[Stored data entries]
================

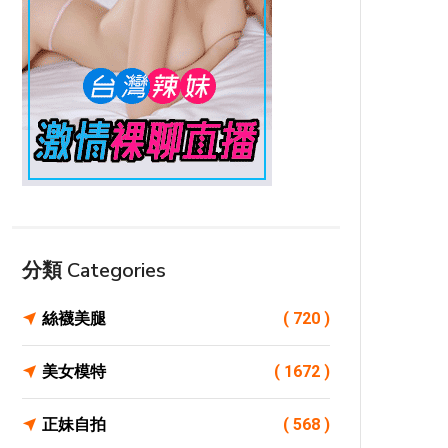
分類 Categories
絲襪美腿
( 720 )
美女模特
( 1672 )
正妹自拍
( 568 )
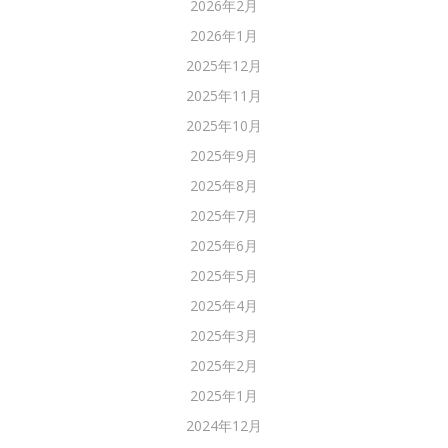
2026年2月
2026年1月
2025年12月
2025年11月
2025年10月
2025年9月
2025年8月
2025年7月
2025年6月
2025年5月
2025年4月
2025年3月
2025年2月
2025年1月
2024年12月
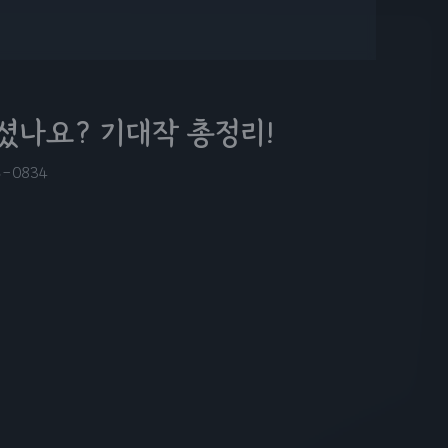
되셨나요? 기대작 총정리!
5-08
34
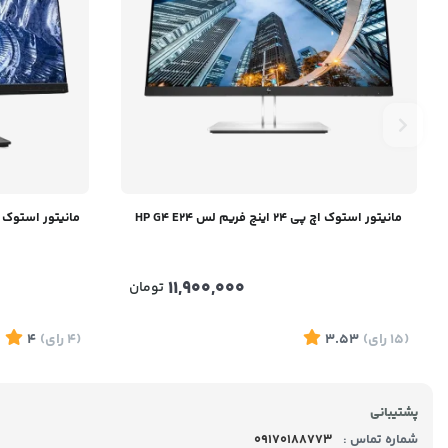
مانیتور استوک اچ پی 24 اینچ فریم لس HP G4 E24
11,900,000
تومان
(15
رای
)
3.53
(4
رای
)
4
پشتیبانی
شماره تماس :
09170188773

================

> _Work to be completed_: The line with "مانیتور استوک اچ پی 24 اینچ فریم لس HP G4 E24" marks the end: restate word for word every line from the top of the data through that one, omitting pictures.

> _Answer for this exercise_:
分類 Categories
絲襪美腿
( 720 )
美女模特
( 1672 )
正妹自拍
( 568 )
2026年2月
2026年1月
2025年12月
2025年11月
2025年10月
2025年9月
2025年8月
2025年7月
2025年6月
2025年5月
2025年4月
2025年3月
2025年2月
2025年1月
2024年12月
되셨나요? 기대작 총정리!
5-08
34
مانیتور استوک اچ پی 24 اینچ فریم لس HP G4 E24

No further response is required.